Stephen and Tiffany Brock live and serve together at Forward Operating Base Iskandariyah in Iraq. They are spending their first year of marriage at war.

Stephen and Tiffany Brock live and serve together at Forward Operating Base Iskandariyah in Iraq. They are spending their first year of marriage at war. (Teri Weaver / S&S)

ISKANDARIYAH, Iraq — Stephen and Tiffany Brock are spending their honeymoon year of marriage on the U.S. Army’s dime.

“An all-expenses paid honeymoon to the Middle East,” jokes Stephen, a private first class with Battery A, 2nd Battalion, 377th Parachute Field Artillery at Forward Operating Base Iskan south of Baghdad.

Stephen and Tiffany — who is also a private first class — were married in September before shipping out to Iraq. Because of available housing and support from their commanders, they are living and serving together at war.

They are lucky, they say, for the chance to share the same quarters and the long months away from Fort Richardson, Alaska, where they first met in June 2006.

But they also know that the first year of marriage is traditionally the hardest. These young newlyweds (Stephen is 20 and Tiffany, 19) face unique challenges. Their privacy consists of one room. Their jobs take both of them, separately, outside the wire.

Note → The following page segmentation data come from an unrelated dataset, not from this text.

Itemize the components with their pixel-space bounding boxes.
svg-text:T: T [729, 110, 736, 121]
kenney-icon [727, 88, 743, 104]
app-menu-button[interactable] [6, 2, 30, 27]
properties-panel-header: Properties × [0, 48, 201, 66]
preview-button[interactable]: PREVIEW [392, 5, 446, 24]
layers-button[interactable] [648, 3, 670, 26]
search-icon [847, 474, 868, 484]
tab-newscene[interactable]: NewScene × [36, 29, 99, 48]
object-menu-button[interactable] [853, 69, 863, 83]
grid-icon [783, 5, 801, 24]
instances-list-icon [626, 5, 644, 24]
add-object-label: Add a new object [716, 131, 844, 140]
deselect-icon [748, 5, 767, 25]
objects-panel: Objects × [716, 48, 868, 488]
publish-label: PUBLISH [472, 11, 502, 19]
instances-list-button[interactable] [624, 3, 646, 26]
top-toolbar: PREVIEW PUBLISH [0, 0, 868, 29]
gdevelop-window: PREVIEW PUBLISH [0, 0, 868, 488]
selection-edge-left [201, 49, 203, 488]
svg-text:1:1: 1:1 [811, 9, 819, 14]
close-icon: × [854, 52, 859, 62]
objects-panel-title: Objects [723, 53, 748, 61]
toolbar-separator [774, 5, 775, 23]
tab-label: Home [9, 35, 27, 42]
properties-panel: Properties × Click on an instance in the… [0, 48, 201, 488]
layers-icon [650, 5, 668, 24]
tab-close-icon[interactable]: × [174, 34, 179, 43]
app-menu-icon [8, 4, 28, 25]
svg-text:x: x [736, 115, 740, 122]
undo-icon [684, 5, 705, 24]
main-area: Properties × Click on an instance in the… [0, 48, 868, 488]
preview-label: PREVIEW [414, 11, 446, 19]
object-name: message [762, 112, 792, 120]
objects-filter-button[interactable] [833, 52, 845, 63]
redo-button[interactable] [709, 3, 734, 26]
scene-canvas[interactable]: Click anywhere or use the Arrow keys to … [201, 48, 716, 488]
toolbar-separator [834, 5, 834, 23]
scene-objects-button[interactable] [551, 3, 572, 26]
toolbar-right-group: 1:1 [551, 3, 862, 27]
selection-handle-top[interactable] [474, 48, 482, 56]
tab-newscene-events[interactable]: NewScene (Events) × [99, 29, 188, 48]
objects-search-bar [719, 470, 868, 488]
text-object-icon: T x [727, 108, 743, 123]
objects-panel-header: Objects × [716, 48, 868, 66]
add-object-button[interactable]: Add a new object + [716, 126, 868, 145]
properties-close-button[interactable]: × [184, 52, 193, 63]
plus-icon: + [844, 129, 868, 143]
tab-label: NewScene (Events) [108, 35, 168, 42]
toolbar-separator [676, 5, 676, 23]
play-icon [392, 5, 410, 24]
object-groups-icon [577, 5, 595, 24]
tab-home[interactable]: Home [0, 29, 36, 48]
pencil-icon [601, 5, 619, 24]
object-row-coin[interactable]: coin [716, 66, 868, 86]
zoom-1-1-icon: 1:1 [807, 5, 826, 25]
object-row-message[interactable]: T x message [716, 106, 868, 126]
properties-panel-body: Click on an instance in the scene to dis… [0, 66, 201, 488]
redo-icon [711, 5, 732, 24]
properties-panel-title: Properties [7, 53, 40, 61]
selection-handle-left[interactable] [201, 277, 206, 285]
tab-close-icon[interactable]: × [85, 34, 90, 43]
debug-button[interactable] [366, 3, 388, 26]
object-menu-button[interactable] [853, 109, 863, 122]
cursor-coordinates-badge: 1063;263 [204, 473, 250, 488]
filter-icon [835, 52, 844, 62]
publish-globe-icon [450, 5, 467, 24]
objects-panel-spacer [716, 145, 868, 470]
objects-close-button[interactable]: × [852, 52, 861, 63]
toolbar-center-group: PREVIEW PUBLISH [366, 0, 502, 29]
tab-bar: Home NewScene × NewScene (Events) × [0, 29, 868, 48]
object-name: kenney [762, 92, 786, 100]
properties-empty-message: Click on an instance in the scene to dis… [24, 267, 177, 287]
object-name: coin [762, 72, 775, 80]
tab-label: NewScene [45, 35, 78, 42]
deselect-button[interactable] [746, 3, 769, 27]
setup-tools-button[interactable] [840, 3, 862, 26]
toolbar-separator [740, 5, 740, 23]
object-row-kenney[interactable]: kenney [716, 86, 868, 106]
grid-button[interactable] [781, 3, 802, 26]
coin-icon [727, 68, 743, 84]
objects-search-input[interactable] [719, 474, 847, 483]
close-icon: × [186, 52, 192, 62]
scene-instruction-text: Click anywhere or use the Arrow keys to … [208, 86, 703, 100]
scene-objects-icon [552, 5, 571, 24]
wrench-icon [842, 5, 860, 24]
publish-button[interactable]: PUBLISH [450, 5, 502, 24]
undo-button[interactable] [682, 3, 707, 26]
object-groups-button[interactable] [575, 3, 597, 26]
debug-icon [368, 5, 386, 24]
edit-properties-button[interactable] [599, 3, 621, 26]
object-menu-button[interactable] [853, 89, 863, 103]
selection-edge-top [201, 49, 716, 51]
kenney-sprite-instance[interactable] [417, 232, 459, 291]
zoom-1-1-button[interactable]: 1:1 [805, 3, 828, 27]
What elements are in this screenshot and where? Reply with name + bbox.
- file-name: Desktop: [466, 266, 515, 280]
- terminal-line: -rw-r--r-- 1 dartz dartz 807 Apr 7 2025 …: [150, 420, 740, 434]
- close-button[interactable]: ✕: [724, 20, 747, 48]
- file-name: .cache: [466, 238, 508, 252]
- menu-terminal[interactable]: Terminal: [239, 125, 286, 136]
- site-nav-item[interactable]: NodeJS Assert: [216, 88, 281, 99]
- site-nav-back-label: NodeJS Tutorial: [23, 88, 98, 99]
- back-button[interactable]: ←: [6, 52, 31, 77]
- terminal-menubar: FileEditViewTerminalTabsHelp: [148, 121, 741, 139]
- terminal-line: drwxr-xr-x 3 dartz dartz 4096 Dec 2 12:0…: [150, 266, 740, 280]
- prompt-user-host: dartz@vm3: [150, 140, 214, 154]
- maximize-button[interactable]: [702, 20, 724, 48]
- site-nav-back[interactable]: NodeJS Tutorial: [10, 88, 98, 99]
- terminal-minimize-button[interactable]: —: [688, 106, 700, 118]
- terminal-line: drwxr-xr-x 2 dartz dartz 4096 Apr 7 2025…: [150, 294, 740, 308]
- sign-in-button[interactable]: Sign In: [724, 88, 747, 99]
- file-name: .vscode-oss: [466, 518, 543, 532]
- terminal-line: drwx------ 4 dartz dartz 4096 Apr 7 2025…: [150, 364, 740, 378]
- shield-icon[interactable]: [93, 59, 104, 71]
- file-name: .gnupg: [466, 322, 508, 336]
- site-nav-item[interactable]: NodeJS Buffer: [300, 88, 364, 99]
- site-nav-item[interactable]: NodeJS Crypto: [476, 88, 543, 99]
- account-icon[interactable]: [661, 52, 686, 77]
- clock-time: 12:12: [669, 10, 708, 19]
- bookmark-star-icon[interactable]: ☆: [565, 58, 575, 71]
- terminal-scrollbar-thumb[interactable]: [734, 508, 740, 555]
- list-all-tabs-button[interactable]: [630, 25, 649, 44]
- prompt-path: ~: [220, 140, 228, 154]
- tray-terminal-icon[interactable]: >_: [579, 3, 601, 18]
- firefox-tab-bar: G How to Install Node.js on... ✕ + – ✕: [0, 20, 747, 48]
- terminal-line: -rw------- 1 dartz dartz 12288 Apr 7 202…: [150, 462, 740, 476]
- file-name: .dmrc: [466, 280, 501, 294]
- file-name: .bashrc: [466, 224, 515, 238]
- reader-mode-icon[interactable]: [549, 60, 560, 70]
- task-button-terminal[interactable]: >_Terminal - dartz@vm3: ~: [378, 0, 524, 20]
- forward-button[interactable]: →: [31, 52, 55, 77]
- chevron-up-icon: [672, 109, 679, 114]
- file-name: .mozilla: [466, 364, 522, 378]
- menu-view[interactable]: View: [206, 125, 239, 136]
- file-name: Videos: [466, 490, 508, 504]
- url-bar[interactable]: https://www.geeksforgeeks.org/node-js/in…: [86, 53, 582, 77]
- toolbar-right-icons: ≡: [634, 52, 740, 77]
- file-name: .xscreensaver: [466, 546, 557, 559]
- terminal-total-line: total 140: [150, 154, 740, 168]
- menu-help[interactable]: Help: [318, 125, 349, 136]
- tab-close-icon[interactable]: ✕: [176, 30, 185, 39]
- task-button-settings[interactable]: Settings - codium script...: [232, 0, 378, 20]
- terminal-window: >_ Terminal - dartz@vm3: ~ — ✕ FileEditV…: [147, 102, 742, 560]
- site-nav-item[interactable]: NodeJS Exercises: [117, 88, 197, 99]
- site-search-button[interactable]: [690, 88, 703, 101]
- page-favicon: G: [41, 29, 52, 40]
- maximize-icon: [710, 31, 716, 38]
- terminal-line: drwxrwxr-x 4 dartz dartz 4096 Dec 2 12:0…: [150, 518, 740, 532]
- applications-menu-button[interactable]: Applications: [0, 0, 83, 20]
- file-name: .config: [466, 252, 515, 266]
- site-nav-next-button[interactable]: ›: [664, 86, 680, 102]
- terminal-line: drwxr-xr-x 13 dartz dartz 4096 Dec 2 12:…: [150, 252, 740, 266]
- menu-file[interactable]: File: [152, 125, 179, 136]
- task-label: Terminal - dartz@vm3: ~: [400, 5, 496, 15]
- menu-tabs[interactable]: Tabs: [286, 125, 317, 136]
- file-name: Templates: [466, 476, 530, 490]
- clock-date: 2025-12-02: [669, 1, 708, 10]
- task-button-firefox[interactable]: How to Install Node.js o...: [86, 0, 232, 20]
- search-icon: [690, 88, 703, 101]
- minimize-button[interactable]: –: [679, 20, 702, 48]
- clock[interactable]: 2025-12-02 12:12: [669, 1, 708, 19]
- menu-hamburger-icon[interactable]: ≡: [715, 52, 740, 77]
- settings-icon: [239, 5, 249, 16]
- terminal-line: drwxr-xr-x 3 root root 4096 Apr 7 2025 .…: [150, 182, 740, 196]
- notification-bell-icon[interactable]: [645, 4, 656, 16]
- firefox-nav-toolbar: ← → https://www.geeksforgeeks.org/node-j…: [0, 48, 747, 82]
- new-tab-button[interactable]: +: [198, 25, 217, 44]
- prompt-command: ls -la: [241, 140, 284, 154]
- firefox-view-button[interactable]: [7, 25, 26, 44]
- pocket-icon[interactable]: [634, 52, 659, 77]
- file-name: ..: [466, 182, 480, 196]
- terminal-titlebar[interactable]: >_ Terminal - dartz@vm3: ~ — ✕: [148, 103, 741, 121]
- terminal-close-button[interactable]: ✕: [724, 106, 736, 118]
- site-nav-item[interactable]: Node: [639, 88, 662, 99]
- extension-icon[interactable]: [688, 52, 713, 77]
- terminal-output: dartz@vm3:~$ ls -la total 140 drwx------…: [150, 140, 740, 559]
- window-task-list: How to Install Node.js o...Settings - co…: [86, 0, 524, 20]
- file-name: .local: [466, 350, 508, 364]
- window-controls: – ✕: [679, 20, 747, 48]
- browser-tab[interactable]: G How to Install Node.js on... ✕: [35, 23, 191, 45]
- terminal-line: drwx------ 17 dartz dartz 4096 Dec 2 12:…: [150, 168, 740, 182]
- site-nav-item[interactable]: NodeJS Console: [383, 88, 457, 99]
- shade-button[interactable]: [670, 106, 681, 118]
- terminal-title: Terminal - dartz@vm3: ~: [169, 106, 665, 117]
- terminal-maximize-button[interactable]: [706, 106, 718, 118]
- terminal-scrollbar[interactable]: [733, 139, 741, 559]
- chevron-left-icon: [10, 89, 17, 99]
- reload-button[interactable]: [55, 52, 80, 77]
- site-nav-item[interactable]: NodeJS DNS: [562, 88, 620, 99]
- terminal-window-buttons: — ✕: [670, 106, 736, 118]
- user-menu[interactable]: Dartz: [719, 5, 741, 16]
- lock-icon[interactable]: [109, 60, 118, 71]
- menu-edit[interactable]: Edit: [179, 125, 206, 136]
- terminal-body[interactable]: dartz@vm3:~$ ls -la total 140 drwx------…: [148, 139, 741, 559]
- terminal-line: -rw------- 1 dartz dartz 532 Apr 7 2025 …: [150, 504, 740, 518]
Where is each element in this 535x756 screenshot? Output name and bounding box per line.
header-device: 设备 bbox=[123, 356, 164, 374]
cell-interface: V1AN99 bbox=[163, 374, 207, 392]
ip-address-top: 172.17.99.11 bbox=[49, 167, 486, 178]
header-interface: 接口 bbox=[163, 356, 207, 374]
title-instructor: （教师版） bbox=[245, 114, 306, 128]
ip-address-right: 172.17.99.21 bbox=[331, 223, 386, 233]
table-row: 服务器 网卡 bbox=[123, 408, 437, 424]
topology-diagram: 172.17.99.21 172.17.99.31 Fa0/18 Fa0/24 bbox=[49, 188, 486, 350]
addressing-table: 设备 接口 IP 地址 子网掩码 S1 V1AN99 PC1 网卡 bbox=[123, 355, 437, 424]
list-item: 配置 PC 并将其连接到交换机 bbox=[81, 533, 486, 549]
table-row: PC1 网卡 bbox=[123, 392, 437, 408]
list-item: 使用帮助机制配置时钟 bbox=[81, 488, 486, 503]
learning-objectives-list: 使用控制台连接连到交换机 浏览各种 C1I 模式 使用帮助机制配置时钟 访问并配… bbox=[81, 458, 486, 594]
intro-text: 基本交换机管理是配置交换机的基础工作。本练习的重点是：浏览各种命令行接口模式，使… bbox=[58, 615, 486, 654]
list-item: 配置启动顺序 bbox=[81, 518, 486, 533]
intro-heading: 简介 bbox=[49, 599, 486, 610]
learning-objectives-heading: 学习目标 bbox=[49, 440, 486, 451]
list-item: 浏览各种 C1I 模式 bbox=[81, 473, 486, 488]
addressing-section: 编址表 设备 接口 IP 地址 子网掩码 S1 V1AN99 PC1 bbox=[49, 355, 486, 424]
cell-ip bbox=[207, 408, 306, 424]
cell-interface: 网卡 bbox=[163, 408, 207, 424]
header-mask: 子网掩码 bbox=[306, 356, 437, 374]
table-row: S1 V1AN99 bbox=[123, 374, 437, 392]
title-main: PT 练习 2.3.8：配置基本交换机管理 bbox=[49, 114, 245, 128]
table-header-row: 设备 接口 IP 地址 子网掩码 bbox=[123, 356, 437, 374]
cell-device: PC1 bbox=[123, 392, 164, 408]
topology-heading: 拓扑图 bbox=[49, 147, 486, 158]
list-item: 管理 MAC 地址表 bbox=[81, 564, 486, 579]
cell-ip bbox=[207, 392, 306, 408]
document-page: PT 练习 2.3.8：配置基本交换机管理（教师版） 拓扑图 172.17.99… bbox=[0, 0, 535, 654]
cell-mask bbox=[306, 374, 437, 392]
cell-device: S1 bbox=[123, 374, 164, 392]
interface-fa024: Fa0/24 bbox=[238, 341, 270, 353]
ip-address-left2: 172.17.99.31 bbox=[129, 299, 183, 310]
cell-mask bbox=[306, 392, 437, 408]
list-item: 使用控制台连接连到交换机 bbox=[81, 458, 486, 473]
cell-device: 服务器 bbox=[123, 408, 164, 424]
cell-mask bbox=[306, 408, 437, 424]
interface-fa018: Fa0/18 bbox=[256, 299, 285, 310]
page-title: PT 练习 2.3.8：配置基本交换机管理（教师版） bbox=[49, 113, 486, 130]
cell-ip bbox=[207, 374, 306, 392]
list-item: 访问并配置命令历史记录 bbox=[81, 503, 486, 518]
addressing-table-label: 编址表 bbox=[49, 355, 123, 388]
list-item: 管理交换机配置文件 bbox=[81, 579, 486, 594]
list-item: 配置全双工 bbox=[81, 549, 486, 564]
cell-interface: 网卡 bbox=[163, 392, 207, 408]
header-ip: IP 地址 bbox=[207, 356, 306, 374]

Perhaps most stressful is the constant knowledge of each others’ movements as they perform their missions. Stephen, trained in light artillery, and Tiffany, a supply truck driver, can’t hide the danger of their jobs from each other. There’s no way to tell each other those white lies that often spare worry for loved ones.

“It’s not like a normal marriage,” said Tiffany, who transferred to Company E, 725th Support Battalion, at FOB Iskan to be with her husband.

“When he’s on mission, I sit here fidgeting,” she says. When the base’s Internet goes down, it usually means someone in the unit was hurt or killed. “I always get worried that it’s him.”

They met at Fort Richardson, and their first date last summer was a walk to a nearby park. They married in that park last September, in part so they could try to serve together during their 15-month deployment.

During the first 2½ months in Iraq they were apart and communication was hard. They would set up Internet dates, but mission schedules would conflict. The line in one Internet tent — where the time limit is 30 minutes per person — would move slower than another, so they would just miss chatting with each other.

By Christmas, however, they were living together. They’ve pushed their two single beds together to make a king-size mattress, complete with a gauzy awning and throw pillows. Lamps, a television and a small dresser make it seem, for a brief moment, that war is far away.

“This is our getaway,” Tiffany says. “We come in here, and we’re not in Iraq.”

It’s a mirage, they know. Their his-and-her individual body armor vests sit at the foot of the beds. The couple says they know some of their fellow soldiers are naturally jealous, and they try not to advertise their marriage or their living quarters. But Iskan is a relatively small base and most people already know.

The arrangement isn’t guaranteed, they say. Either one could get transferred to another base. There could be a housing shortage at Iskan, and they could be split up to make more room for other soldiers.

Their safety isn’t guaranteed, either, they know. If one of them is killed, the other would go home and have the option of never deploying again during his or her military career. “But that’s not going to happen,” Stephen says. “We don’t talk about that.”